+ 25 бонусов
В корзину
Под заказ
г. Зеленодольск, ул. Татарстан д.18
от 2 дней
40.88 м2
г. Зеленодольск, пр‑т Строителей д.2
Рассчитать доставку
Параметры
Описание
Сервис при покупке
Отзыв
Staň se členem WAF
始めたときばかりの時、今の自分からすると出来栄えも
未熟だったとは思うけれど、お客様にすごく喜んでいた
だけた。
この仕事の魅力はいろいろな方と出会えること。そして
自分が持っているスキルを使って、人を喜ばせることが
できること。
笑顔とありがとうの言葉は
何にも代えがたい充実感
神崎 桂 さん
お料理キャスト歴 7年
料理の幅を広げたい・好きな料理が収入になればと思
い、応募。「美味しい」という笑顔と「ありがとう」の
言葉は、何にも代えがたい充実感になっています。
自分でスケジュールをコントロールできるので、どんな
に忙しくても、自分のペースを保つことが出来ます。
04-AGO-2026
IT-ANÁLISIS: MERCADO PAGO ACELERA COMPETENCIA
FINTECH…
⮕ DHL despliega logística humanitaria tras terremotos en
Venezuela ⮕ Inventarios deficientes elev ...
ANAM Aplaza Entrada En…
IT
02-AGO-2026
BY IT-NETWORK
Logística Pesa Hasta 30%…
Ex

• • • • •

* Exercise objective
The expected answer is an exact copy of the lines beginning at the one with "02-AGO-2026" and running to the end of the entries above.

* Solution below
02-AGO-2026
BY IT-NETWORK
Logística Pesa Hasta 30%…
Ex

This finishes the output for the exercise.